*** INPUT MATERIAL

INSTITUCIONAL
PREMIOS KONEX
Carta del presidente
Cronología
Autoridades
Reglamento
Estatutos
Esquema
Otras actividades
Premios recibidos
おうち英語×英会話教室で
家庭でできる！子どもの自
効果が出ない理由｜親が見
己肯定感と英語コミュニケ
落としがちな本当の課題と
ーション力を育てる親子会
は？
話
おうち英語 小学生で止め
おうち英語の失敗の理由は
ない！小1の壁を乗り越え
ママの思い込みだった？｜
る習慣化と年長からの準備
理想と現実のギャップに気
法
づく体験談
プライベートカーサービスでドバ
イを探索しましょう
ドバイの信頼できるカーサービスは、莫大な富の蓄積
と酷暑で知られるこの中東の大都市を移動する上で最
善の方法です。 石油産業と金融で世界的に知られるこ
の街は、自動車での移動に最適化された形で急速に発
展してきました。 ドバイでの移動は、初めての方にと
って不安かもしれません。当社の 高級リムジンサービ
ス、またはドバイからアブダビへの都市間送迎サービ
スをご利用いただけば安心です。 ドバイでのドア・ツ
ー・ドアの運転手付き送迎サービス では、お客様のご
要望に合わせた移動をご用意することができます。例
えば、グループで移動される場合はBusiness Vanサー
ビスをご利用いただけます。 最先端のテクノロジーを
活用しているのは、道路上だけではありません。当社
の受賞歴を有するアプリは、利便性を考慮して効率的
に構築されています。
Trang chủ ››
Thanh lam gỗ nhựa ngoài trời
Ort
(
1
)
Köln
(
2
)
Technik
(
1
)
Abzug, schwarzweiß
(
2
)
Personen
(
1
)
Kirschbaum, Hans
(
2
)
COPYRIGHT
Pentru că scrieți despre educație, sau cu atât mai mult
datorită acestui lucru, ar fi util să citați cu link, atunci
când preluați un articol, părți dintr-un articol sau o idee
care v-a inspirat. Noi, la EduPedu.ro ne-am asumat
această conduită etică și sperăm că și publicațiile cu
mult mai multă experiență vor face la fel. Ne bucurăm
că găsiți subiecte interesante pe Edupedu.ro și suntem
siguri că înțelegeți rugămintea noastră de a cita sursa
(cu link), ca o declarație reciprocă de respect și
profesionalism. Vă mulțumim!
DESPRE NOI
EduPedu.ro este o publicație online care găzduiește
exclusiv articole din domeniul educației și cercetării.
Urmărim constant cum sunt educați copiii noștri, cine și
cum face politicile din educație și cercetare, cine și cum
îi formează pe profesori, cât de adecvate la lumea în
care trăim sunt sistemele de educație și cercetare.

******

** TASK ITEM **
Word for word, retype each record.

** SOLVED PROBLEM **
INSTITUCIONAL
PREMIOS KONEX
Carta del presidente
Cronología
Autoridades
Reglamento
Estatutos
Esquema
Otras actividades
Premios recibidos
おうち英語×英会話教室で
家庭でできる！子どもの自
効果が出ない理由｜親が見
己肯定感と英語コミュニケ
落としがちな本当の課題と
ーション力を育てる親子会
は？
話
おうち英語 小学生で止め
おうち英語の失敗の理由は
ない！小1の壁を乗り越え
ママの思い込みだった？｜
る習慣化と年長からの準備
理想と現実のギャップに気
法
づく体験談
プライベートカーサービスでドバ
イを探索しましょう
ドバイの信頼できるカーサービスは、莫大な富の蓄積
と酷暑で知られるこの中東の大都市を移動する上で最
善の方法です。 石油産業と金融で世界的に知られるこ
の街は、自動車での移動に最適化された形で急速に発
展してきました。 ドバイでの移動は、初めての方にと
って不安かもしれません。当社の 高級リムジンサービ
ス、またはドバイからアブダビへの都市間送迎サービ
スをご利用いただけば安心です。 ドバイでのドア・ツ
ー・ドアの運転手付き送迎サービス では、お客様のご
要望に合わせた移動をご用意することができます。例
えば、グループで移動される場合はBusiness Vanサー
ビスをご利用いただけます。 最先端のテクノロジーを
活用しているのは、道路上だけではありません。当社
の受賞歴を有するアプリは、利便性を考慮して効率的
に構築されています。
Trang chủ ››
Thanh lam gỗ nhựa ngoài trời
Ort
(
1
)
Köln
(
2
)
Technik
(
1
)
Abzug, schwarzweiß
(
2
)
Personen
(
1
)
Kirschbaum, Hans
(
2
)
COPYRIGHT
Pentru că scrieți despre educație, sau cu atât mai mult
datorită acestui lucru, ar fi util să citați cu link, atunci
când preluați un articol, părți dintr-un articol sau o idee
care v-a inspirat. Noi, la EduPedu.ro ne-am asumat
această conduită etică și sperăm că și publicațiile cu
mult mai multă experiență vor face la fel. Ne bucurăm
că găsiți subiecte interesante pe Edupedu.ro și suntem
siguri că înțelegeți rugămintea noastră de a cita sursa
(cu link), ca o declarație reciprocă de respect și
profesionalism. Vă mulțumim!
DESPRE NOI
EduPedu.ro este o publicație online care găzduiește
exclusiv articole din domeniul educației și cercetării.
Urmărim constant cum sunt educați copiii noștri, cine și
cum face politicile din educație și cercetare, cine și cum
îi formează pe profesori, cât de adecvate la lumea în
care trăim sunt sistemele de educație și cercetare.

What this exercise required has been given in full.